2053. If it is determined that the directed sequence diagram has other edges from the departure node u to the arrival node v, deleting the edge e from the directed sequence diagram, and obtaining a transfer reduction diagram.
If there are other edges in the directed sequence diagram, except the edge e, from the departure node u to the arrival node v, the edge e is described as a logically redundant edge, i.e., a logically redundant constraint in the constraint system.
In one example, if there are three nodes u, v, z in the directed sequence diagram, the side relationship of the three is u > v > z and u > z, since node u can already reach z through the path u > v > z, and the two paths u > v or v > z cannot reach z due to the fact that u cannot reach v or v cannot reach z after deletion, the two paths u > v or v > z cannot be deleted, the path u > z is an additional side, and the side u > z is a logically redundant side, that is, a logically redundant constraint in the constraint system.
In another example, the transfer reduction graph may also be constructed based on top-down transfer reduction and bottom-up transfer closure, specifically, the transfer closure is constructed by starting from the empty edge set E ', adding new edges continuously, for example, for each node u traversed in topological order, for each node v reachable by u in set E, adding (u, v) to set E ' if there is no path from u to v in set E '.
206. The transfer reduced graph is compared to the directed sequence graph to determine reduced redundancy edges.
It should be noted that, based on graph theory, when we get the transfer reduction graph G t Thereafter, its edge set may be mapped back to the constraint set, and at this time, the graph G is reduced due to the directed sequence and transfer t With the same transitive closure, there is no change in the feasible region range represented by the constraint. Due to the fact that reduced graph G is transferred t The radix of the edge set of (a) is generally always smaller than the directed sequence graph G, passing the reduction graph G t Also referred to as a transfer reduction graph of the directed sequence graph G.
At the same time, the transfer reduction graph G is obtained t Then, the result is compared with the directed sequence diagram G to find out the edges which exist in the original sequence diagram but do not exist in the reduced sequence diagram, namely the reduced redundancy edges.
In one implementation, the transfer reduction graph is compared to the directed order graph, and edges that exist in the directed order graph and that do not exist in the transfer reduction graph are screened out as reduced redundancy edges.

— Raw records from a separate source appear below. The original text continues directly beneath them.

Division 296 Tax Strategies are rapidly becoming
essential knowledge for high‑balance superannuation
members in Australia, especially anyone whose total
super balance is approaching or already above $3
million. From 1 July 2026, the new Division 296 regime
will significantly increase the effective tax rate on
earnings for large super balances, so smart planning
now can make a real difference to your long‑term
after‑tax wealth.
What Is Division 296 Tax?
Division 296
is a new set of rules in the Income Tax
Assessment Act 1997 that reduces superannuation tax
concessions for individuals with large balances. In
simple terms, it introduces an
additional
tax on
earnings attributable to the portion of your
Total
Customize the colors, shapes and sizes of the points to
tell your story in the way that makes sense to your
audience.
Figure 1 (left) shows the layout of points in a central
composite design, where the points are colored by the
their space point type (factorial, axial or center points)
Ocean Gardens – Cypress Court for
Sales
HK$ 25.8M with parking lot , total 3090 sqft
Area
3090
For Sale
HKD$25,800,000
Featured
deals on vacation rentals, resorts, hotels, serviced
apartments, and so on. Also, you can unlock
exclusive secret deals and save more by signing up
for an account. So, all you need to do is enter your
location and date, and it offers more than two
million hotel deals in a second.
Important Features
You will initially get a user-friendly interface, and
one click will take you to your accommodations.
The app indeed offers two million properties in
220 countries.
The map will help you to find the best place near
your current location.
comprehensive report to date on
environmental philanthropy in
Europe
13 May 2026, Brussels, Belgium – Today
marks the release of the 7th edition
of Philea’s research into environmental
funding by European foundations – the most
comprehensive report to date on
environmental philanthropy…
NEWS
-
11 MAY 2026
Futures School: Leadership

207. And reducing the corresponding constraint to be reduced in the constraint set to be reduced according to the redundant edge to be reduced.
Specifically, step 207 specifically includes:
2071. nodes on two sides of the reduced redundant edge are obtained.
2072. Based on the mapping relation between the nodes and the participation variables, the corresponding participation variables and the corresponding constraint to be reduced are matched in the constraint to be reduced set through the nodes on the two sides of the redundant edge to be reduced.
It should be noted that, in the process of forming the directed sequence graph, the nodes are connected based on the participation variables as nodes, so that a mapping relationship between the nodes and the participation variables exists, and after the nodes on two sides of the reduced redundancy edge are determined, according to the mapping relationship between the nodes and the participation variables, the corresponding participation variables and the corresponding reduced constraints thereof can be matched in the reduced constraint set.
2073. And deleting the matched constraint to be reduced in the constraint set to be reduced.
In order to more clearly illustrate the constraint intensive subtraction process of the power system optimization problem, the practical case of a power system unit combination is provided below in connection with the constraint intensive subtraction method of the power system optimization problem provided by the invention.
As shown in FIG. 6, FIG. 6 illustrates an IEEE6 node connection topology, and the constraint intensive reduction method for power system optimization problem provided by the invention is applied to a system for IEEE6 node unit combination problem, wherein the system comprises 6 buses Bus1, bus2, bus3, bus4, bus5, bus6 and 3 units G 1 、G 2、 G 3 3 load nodes D 1 、D 2、 D 3 And 11 connecting lines are connected to form, and specific data parameters are shown in tables 1-3.
Table 1 set data
Table 2 tie line data
TABLE 3 hourly load data
The mathematical model of the crew combination problem includes an objective function and constraints.
Wherein, the objective function is:
wherein Z is the running cost, T is the number of optimized time periods,quoting for unit operation,/->For the start-stop state of the machine set, < > for>、/>The starting and shutdown costs of the unit are respectively. />
The following constraint conditions are considered based on the minimum unit operation cost, and the method comprises the following steps:
1) The node load balancing constraint is:
wherein the constraint requires that the load of each node can be satisfied,for all sets contained in node b, +.>For the power of unit i at time t, +.>For connecting line sequenceNumber (1)/(2)>For the connection line of input node b +.>For leaving the connection of node b +.>For the output of tie j during period t, < >>Is the load of node b at time period t.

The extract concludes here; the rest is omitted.